### Assignment
Of the lines in the listing below, count those containing "ihre". Provide the count and nothing else.

### Data records
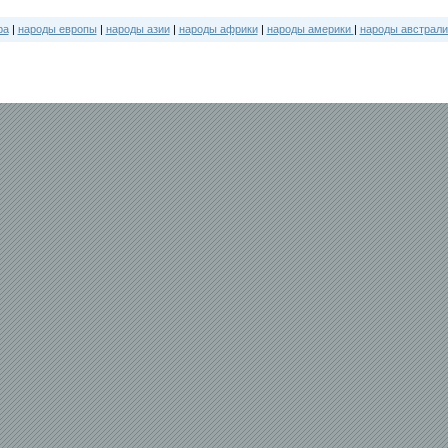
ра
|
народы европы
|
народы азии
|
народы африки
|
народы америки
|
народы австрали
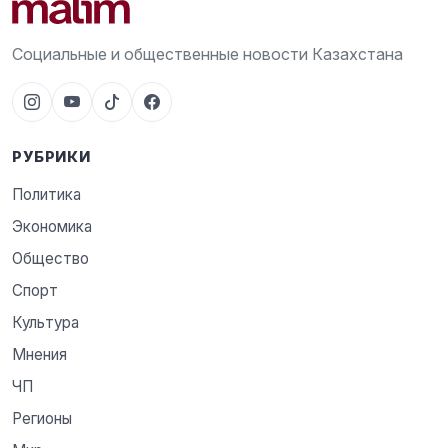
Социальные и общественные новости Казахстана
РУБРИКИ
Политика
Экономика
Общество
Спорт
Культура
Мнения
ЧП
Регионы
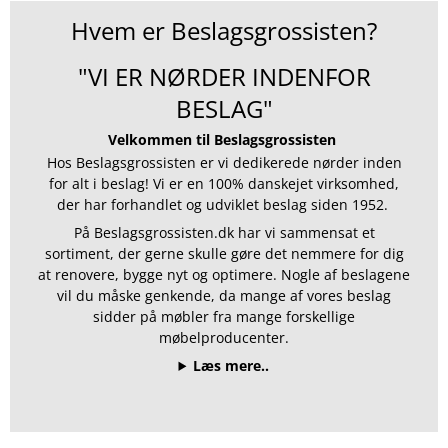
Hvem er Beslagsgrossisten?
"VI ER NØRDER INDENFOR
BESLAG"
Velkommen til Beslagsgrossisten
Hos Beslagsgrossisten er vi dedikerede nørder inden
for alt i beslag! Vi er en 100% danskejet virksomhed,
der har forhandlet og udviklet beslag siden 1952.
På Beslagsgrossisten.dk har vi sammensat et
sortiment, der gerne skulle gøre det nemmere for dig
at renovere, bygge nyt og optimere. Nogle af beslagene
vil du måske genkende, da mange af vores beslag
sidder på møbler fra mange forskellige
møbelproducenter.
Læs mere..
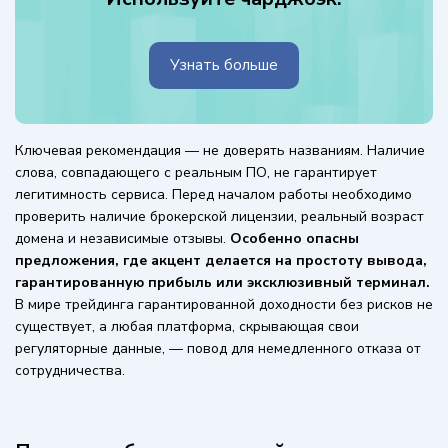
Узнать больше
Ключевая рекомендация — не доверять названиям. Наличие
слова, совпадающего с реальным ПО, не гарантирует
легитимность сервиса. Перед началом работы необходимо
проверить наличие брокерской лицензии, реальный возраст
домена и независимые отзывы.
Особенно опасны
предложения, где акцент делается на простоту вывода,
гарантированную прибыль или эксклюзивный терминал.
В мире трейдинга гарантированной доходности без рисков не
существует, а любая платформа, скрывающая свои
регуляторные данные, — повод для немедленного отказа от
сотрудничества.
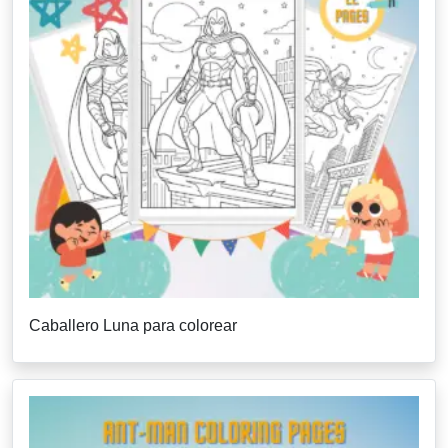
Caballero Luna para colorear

...

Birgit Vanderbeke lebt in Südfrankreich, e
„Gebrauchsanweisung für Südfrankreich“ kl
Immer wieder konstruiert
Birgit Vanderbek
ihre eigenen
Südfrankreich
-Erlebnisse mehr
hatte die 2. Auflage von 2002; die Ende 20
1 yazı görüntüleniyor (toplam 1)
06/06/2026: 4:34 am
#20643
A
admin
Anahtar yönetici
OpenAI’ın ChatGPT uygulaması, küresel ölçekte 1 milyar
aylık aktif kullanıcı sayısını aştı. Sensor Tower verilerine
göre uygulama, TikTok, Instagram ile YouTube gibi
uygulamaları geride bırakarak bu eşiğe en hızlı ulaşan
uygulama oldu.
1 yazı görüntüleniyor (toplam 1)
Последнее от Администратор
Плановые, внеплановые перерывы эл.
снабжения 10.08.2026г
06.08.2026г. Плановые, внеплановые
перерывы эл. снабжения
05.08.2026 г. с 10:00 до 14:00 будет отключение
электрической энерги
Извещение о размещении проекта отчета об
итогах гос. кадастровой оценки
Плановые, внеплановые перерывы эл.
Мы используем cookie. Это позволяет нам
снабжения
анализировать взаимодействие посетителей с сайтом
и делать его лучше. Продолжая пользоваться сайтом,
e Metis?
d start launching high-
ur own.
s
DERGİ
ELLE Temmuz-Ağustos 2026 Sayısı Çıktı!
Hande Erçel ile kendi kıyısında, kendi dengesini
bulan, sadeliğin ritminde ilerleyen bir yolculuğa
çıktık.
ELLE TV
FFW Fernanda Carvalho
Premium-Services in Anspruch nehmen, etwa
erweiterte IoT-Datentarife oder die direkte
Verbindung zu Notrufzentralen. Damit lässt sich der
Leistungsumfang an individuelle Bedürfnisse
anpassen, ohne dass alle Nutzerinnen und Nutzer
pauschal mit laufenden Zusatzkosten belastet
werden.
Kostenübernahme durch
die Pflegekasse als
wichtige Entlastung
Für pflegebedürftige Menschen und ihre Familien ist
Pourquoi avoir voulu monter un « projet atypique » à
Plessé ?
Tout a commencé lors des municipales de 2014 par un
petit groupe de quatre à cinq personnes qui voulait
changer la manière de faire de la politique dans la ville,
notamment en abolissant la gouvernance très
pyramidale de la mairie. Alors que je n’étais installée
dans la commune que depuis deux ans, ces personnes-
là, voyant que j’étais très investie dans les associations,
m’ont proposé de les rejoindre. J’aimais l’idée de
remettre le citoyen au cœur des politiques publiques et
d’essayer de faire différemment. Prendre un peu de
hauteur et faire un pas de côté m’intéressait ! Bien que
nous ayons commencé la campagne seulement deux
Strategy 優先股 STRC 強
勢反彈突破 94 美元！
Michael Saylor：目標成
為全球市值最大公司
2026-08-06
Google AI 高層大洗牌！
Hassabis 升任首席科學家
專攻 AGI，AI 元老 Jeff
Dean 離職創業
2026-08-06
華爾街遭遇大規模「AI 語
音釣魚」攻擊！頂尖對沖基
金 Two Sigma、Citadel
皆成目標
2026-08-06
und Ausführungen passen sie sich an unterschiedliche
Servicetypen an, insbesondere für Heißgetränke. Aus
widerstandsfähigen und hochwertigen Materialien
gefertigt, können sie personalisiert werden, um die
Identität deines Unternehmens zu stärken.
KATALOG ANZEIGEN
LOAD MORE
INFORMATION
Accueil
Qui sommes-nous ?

### Result
2